Helen L. Gilson (later, Helen L. Osgood; 1836–1868) was born in Chelsea, Massachusetts. She was a nurse during the Civil War. Also known as Helen L. Gilson Osgood.

== Early life ==
Helen Louise Gilson was born in 1836. She began her career in teaching at seventeen as the head assistant of Phillips School in Boston, Massachusetts. She stayed there for a few years until 1858 when throat problems forced her to leave. After that, she moved back to Chelsea, Massachusetts where she worked as a governess for her cousins, children of her uncle Frank B. Fay, the mayor of Chelsea.

== Participation in the Civil War effort ==
Fay took a deep interest in supporting the Civil War, especially in supporting the troops. This was a cause that Gilson became passionate about as well. Gibson's service began in 1861 by organizing with the Soldiers' Aid Society. Her duties included preparing, collecting, and transporting supplies.

Hoping to help more, Gilson applied for a diploma to Dorothea Dix, the government superintendent of female nurses. She was denied due to age requirements. However, this did not stop her from leaving home to help the soldiers. Before 1862, Gilson worked with the Sanitary Commission alongside Fay and the Army of the Potomac. She worked alongside this army through most of their major battles. Gilson's best work during this period was on General Grant's campaign from Rapidan to Petersburg and the Appomattox which lasted almost a year. In April 1862, Gilson applied a second time to Dix, though this time in person. Dix offered her a placement at Washington's Columbian College Hospital. Though the particular job fell through, Gilson volunteered at the hospital anyway. In June 1862, Gilson began working on boats for the Hospital Transport System, a specialized division of the Special Relief Corp to provide medical supplies to hospitals.

When Fay, in his own relief efforts, realized the need for more help at Fort Monroe, he volunteered Gilson. This became her way into the army as a nurse. In order to prepare, Gilson attended lectures in Washington on medical techniques.

Gilson was present at numerous famous battles, such as Yorktown, Antietam, Gettysburg, Fredericksburg, and Chancellorsville. Gilson is most known for the work she did in changing the colored hospital in Petersburg, Virginia where the conditions were so terrible, it did not resemble a hospital at all. She advocated for renovations, and when they were approved she aided in the renovations and restructuring of the hospital so well that at one point 900 men were being served from kitchen.
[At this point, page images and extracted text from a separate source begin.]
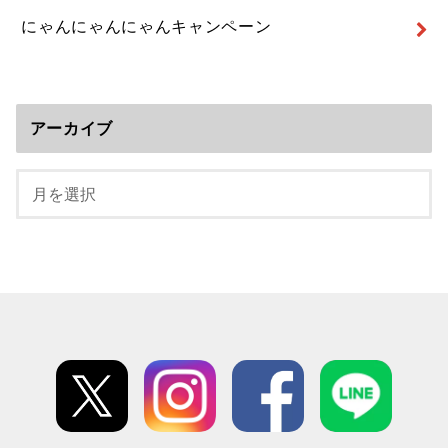
にゃんにゃんにゃんキャンペーン
アーカイブ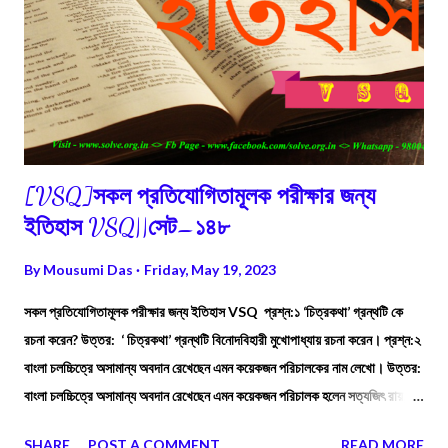
[VSQ]সকল প্রতিযোগিতামূলক পরীক্ষার জন্য
ইতিহাস VSQ||সেট–১৪৮
By
Mousumi Das
Friday, May 19, 2023
সকল প্রতিযোগিতামূলক পরীক্ষার জন্য ইতিহাস VSQ প্রশ্ন:১ ‘চিত্রকথা’ গ্রন্থটি কে
রচনা করেন? উত্তর: ‘ চিত্রকথা’ গ্রন্থটি বিনোদবিহারী মুখোপাধ্যায় রচনা করেন। প্রশ্ন:২
বাংলা চলচ্চিত্রে অসামান্য অবদান রেখেছেন এমন কয়েকজন পরিচালকের নাম লেখো। উত্তর:
বাংলা চলচ্চিত্রে অসামান্য অবদান রেখেছেন এমন কয়েকজন পরিচালক হলেন সত্যজিৎ রায়,
ঋত্বিক ঘটক, মৃণাল সেন, তপন সিংহ প্রমুখ। প্রশ্ন:৩ ‘বাংলার মন্দির’ গ্রন্থটি কার লেখা ?
SHARE
POST A COMMENT
READ MORE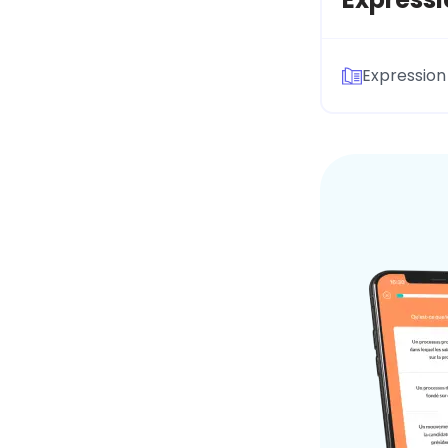
Expression 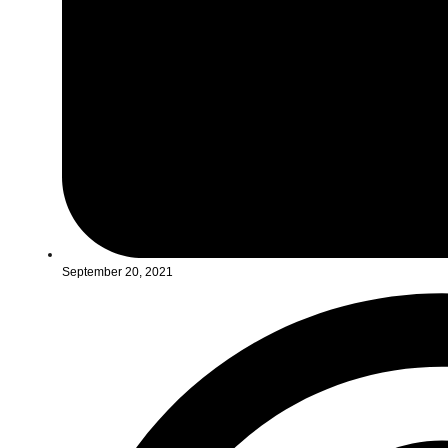
September 20, 2021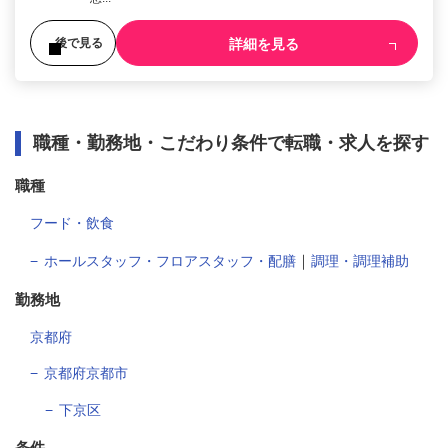
詳細を見る
後で見る
職種・勤務地・こだわり条件で転職・求人を探す
職種
フード・飲食
｜
ホールスタッフ・フロアスタッフ・配膳
調理・調理補助
勤務地
京都府
京都府京都市
下京区
条件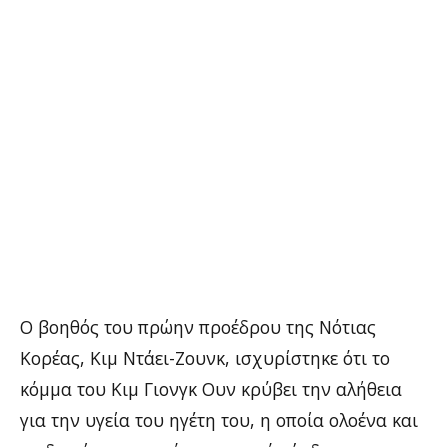
Ο βοηθός του πρώην προέδρου της Νότιας
Κορέας, Κιμ Ντάει-Ζουνκ, ισχυρίστηκε ότι το
κόμμα του Κιμ Γιονγκ Ουν κρύβει την αλήθεια
για την υγεία του ηγέτη του, η οποία ολοένα και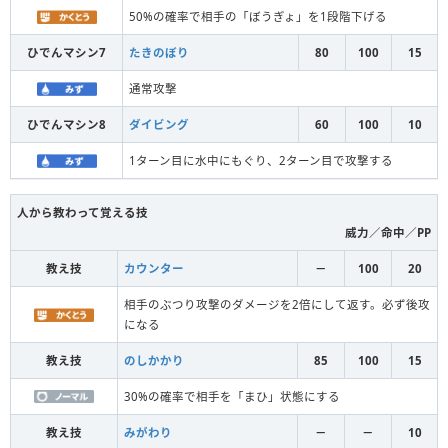
50%の確率で相手の「ぼうぎょ」を1段階下げる
ひでんマシン7
たきのぼり
80
100
15
通常攻撃
ひでんマシン8
ダイビング
60
100
10
1ターン目に水中にもぐり、2ターン目で攻撃する
人から教わって覚える技
威力／命中／PP
教え技
カウンター
－
100
20
相手のぶつり攻撃のダメージを2倍にして返す。必ず後攻
になる
教え技
のしかかり
85
100
15
30%の確率で相手を「まひ」状態にする
教え技
みがわり
－
－
10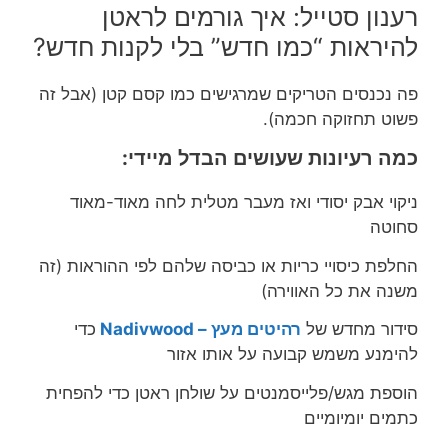
רענון סטייל: איך גורמים לראטן
להיראות “כמו חדש” בלי לקנות חדש?
פה נכנסים הטריקים שמרגישים כמו קסם קטן (אבל זה
פשוט תחזוקה חכמה).
כמה רעיונות שעושים הבדל מיידי:
ניקוי אבק יסודי ואז מעבר מטלית לחה מאוד-מאוד
סחוטה
החלפת כיסויי כריות או כביסה שלהם לפי ההוראות (זה
משנה את כל האווירה)
סידור מחדש של
רהיטים מעץ – Nadivwood
כדי
להימנע משמש קבועה על אותו אזור
הוספת מגש/פלייסמנטים על שולחן ראטן כדי להפחית
כתמים יומיומיים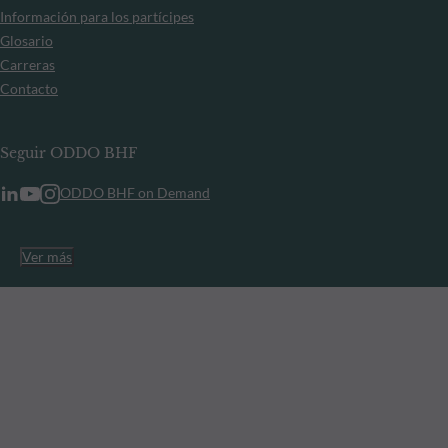
Información para los partícipes
Glosario
Carreras
Contacto
Seguir ODDO BHF
ODDO BHF on Demand
Ver más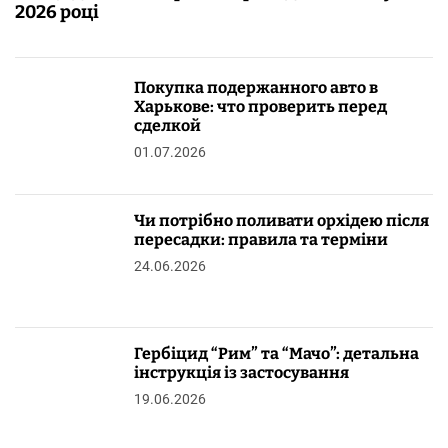
2026 році
Покупка подержанного авто в
Харькове: что проверить перед
сделкой
01.07.2026
Чи потрібно поливати орхідею після
пересадки: правила та терміни
24.06.2026
Гербіцид “Рим” та “Мачо”: детальна
інструкція із застосування
19.06.2026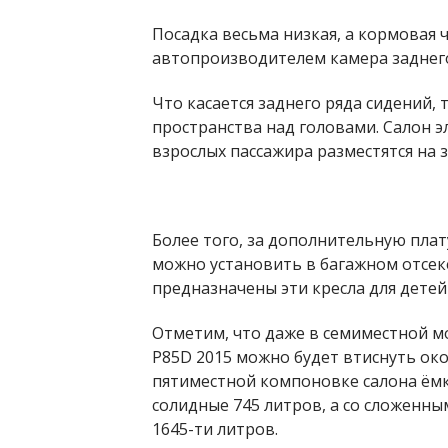
Посадка весьма низкая, а кормовая 
автопроизводителем камера заднего
Что касается заднего ряда сидений, 
пространства над головами. Салон 
взрослых пассажира разместятся на 
Более того, за дополнительную плат
можно установить в багажном отсеке
предназначены эти кресла для детей
Отметим, что даже в семиместной м
P85D 2015 можно будет втиснуть око
пятиместной компоновке салона ёмк
солидные 745 литров, а со сложенны
1645-ти литров.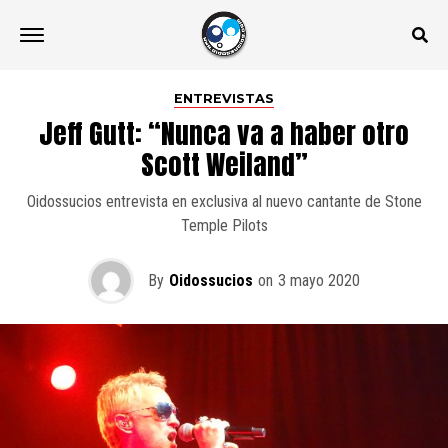
ENTREVISTAS
Jeff Gutt: “Nunca va a haber otro
Scott Weiland”
Oidossucios entrevista en exclusiva al nuevo cantante de Stone
Temple Pilots
By
Oidossucios
on
3 mayo 2020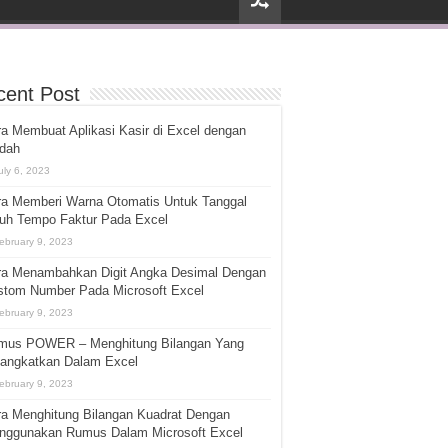
cent Post
a Membuat Aplikasi Kasir di Excel dengan
dah
uly 6, 2023
ra Memberi Warna Otomatis Untuk Tanggal
tuh Tempo Faktur Pada Excel
ebruary 9, 2023
ra Menambahkan Digit Angka Desimal Dengan
stom Number Pada Microsoft Excel
ebruary 9, 2023
mus POWER – Menghitung Bilangan Yang
pangkatkan Dalam Excel
ebruary 9, 2023
ra Menghitung Bilangan Kuadrat Dengan
nggunakan Rumus Dalam Microsoft Excel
Gilson was known to many as an "angel of mercy" for her work with the soldiers, both white and African American. She was known to spend time at the soldiers' bedsides talking and singing to them, comforting them even as they were close to death. She earned the respect and love of the men for who she cared.

== After the war ==
She left Richmond in July 1865, spent the summer on Long Island to recover from the illnesses she encountered while nursing the sick soldiers, and was home in Chelsea by fall. On October 11, 1866, Gilson married E. Hamilton Osgood in her hometown of Chelsea. Less than two years later on April 20, 1868, she, and her child, died during childbirth at Newton Corner Hospital.